**INPUT FOR THIS TASK:**
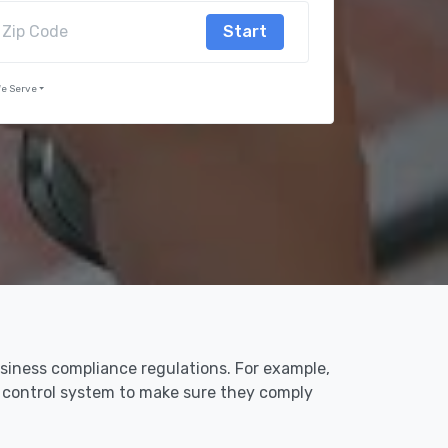
Start
We Serve
usiness compliance regulations. For example,
s control system to make sure they comply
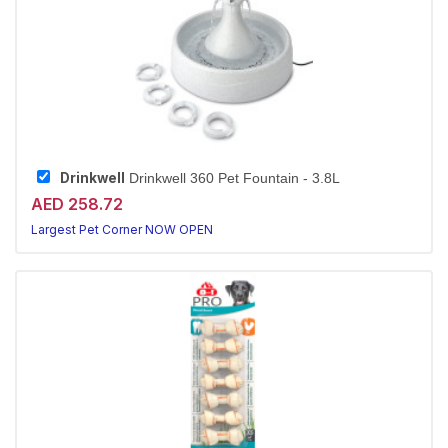
Drinkwell
Drinkwell 360 Pet Fountain - 3.8L
AED 258.72
Largest Pet Corner NOW OPEN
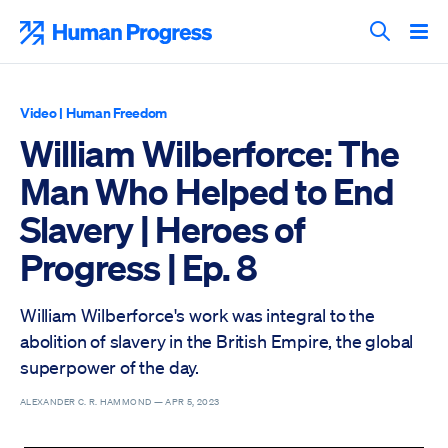
Skip
to
Human Progress
content
Search T
Video
|
Human Freedom
William Wilberforce: The
Man Who Helped to End
Slavery | Heroes of
Progress | Ep. 8
William Wilberforce's work was integral to the
abolition of slavery in the British Empire, the global
superpower of the day.
ALEXANDER C. R. HAMMOND —
APR 5, 2023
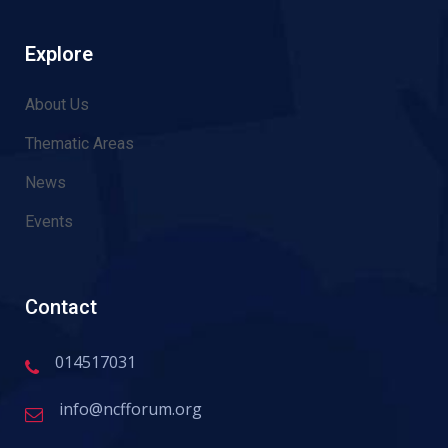
Explore
About Us
Thematic Areas
News
Events
Contact
014517031
info@ncfforum.org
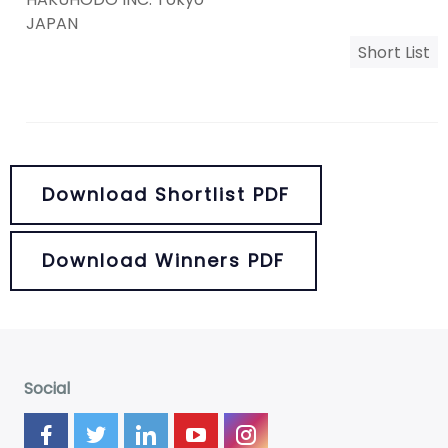
JAPAN
Short List
Download Shortlist PDF
Download Winners PDF
Social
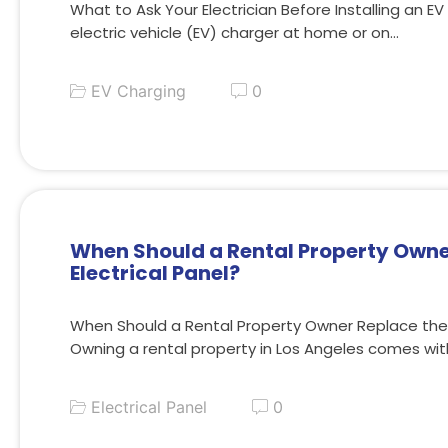
What to Ask Your Electrician Before Installing an EV
electric vehicle (EV) charger at home or on…
EV Charging
0
When Should a Rental Property Owne
Electrical Panel?
When Should a Rental Property Owner Replace the E
Owning a rental property in Los Angeles comes wi
Electrical Panel
0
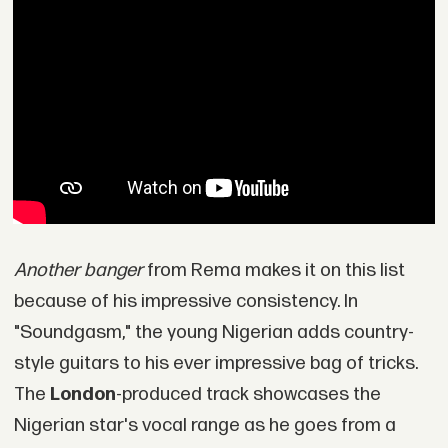
Another banger
from Rema makes it on this list
because of his impressive consistency. In
"Soundgasm," the young Nigerian adds country-
style guitars to his ever impressive bag of tricks.
The
London
-produced track showcases the
Nigerian star's vocal range as he goes from a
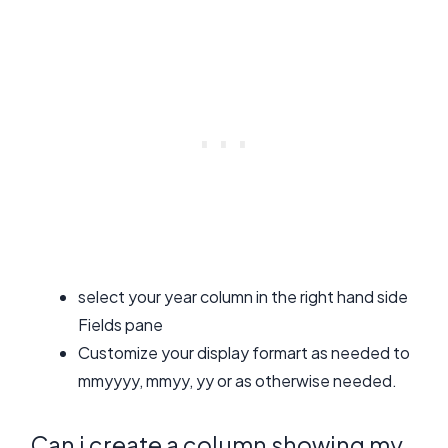
select your year column in the right hand side
Fields pane
Customize your display formart as needed to
mmyyyy, mmyy, yy or as otherwise needed.
Can i create a column showing my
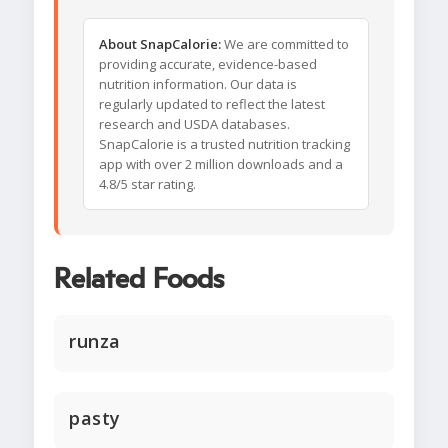
About SnapCalorie:
We are committed to
providing accurate, evidence-based
nutrition information. Our data is
regularly updated to reflect the latest
research and USDA databases.
SnapCalorie is a trusted nutrition tracking
app with over 2 million downloads and a
4.8/5 star rating.
Related Foods
runza
pasty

**WORK REQUEST:**
Starting at the line with "What to Ask" in the entries above, write out every line exactly until the line with "because of his impressive consistency. In" has been written. Include no pictures and nothing more.

**SOLUTION TO THE PROBLEM:**
What to Ask Your Electrician Before Installing an EV
electric vehicle (EV) charger at home or on…
EV Charging
0
When Should a Rental Property Owne
Electrical Panel?
When Should a Rental Property Owner Replace the E
Owning a rental property in Los Angeles comes wi
Electrical Panel
0
Another banger
from Rema makes it on this list
because of his impressive consistency. In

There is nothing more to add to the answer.